Ex. 6.5

Show that fitting a locally constant multinomial logit model of the form (6.19) amounts to smoothing the binary response indicators for each class separately using a Nadaraya-Watson kernel smoother with kernel weights \(K_\lambda(x_0, x_i)\).

Soln. 6.5

If we smooth binary response indicators for each class separately using a Nadaraya-Watson kernel smoother, recall (6.2) in the text, for any class \(j\in \{1,...,K\}\), \(y_i=1\) if and only if \(i\in G_j\) where \(G_j\) is the set of indices that belong to class \(j\). Then we have

\[\begin{equation} \text{P}(G=j|X=x_0) = \frac{\sum_{i\in G_j} K_\lambda(x_0, x_i)}{\sum_{i=1}^NK_\lambda(x_0, x_i)}\propto \sum_{i\in G_j} K_\lambda(x_0, x_i).\non \end{equation}\]

That means for \(x_0\), we classify it to class \(j\) that maximizes \(\sum_{i\in G_j} K_\lambda(x_0, x_i)\).

On the other hand, consider the local multinomial logit model (6.19) in the text. From (6.20) in the text,

\[\begin{equation} \hat{\text{Pr}}(G=j|X=x_0) = \frac{e^{\hat\beta_{j0}(x_0)}}{1+\sum_{k=1}^{J-1}e^{\hat\beta_{k0}(x_0)}}\non \end{equation}\]

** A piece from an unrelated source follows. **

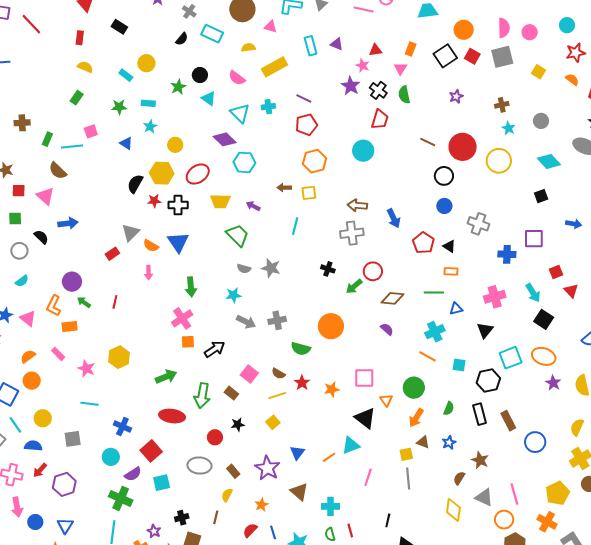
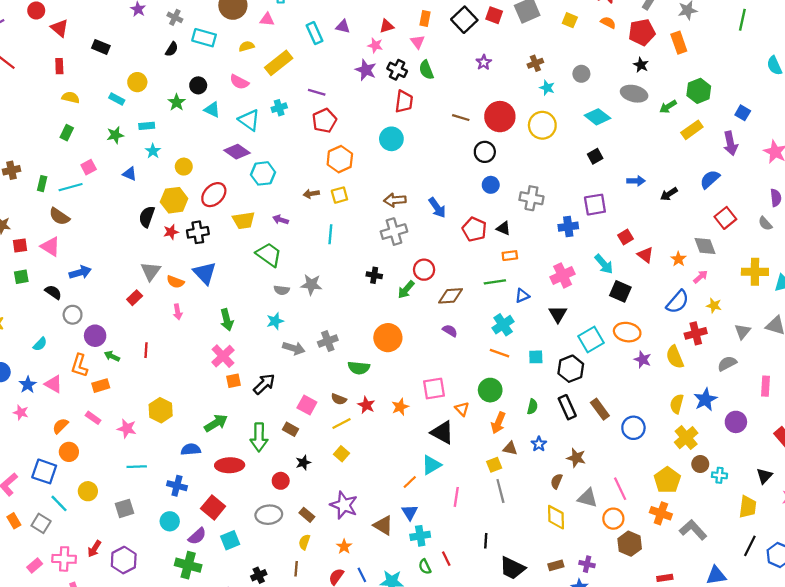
gray circle: (19, 251) -> (73, 315), moved
blue semicircle: (33, 446) -> (191, 449), moved
blue triangle: (297, 453) -> (410, 512), moved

we know that we classify \(x_0\) to class \(j\) that maximizes \(\hat\beta_{j0}\) for each class \(j\). It thus suffices to show that \(\hat\beta_{j0}\) is a non-decreasing function of \(\sum_{i\in G_j} K_\lambda(x_0, x_i)\).

Let \(\beta\) denote the parameter set \(\{\beta_{k0}, \beta_k, k=1,...,K-1\}\). We code the class from \(1\) to \(K\) so that the log-likelihood \(l(\beta, x_0)\) can be rewritten as (see, e.g., Ex. 4.4)

\[\begin{eqnarray} \label{eq:6-5a} l(\beta, x_0) &=&\sum_{i=1}^NK_\lambda(x_0, x_i)\Bigg\{\sum_{k=1}^{K-1}\bb{1}(y_i=k)\left[\beta_{k0}(x_0) + \beta_{k}(x_0)^T(x_i-x_0)\right]\non\\ &&\ \ -\log\Big(1+\sum_{l=1}^{K-1}e^{\beta_{l0}(x_0) + \beta_{l}^T(x_0)(x_i-x_0)}\Big)\Bigg\}.\non \end{eqnarray}\]

To maximize the log-likelihood, we need to set its derivatives to zero and then can solve the equations to find \(\hat\beta_{k0}\). These equations, for \(j=1,...,K-1\), are

\[\begin{eqnarray} \label{eq:6-5b} \frac{\partial l(\beta, x_0)}{\partial \beta_{j0}} &=& \sum_{i=1}^N K_\lambda(x_0, x_i) \left(\bb{1}(y_i=j) - \frac{e^{\beta_{j0} + \beta_{j}^T(x_i-x_0)}}{1+\sum_{l=1}^{K-1}e^{\beta_{l0} + \beta_l^T(x_i-x_0)}}\right)\non\\ &=& \sum_{i\in G_j} K_\lambda(x_0, x_i) -e^{\beta_{j0}}\cdot\sum_{i=1}^NK_\lambda(x_0, x_i)\frac{e^{\beta_j^T(x_i-x_0)}}{1+\sum_{l=1}^{K-1}e^{\beta_{l0} + \beta_l^T(x_i-x_0)}}\non\\ &=&0.\non \end{eqnarray}\]

Therefore we know that

\[\begin{equation} \exp(\hat\beta_{j0}) \propto \sum_{i\in G_j} K_\lambda(x_0, x_i).\non \end{equation}\]

The proof is now complete.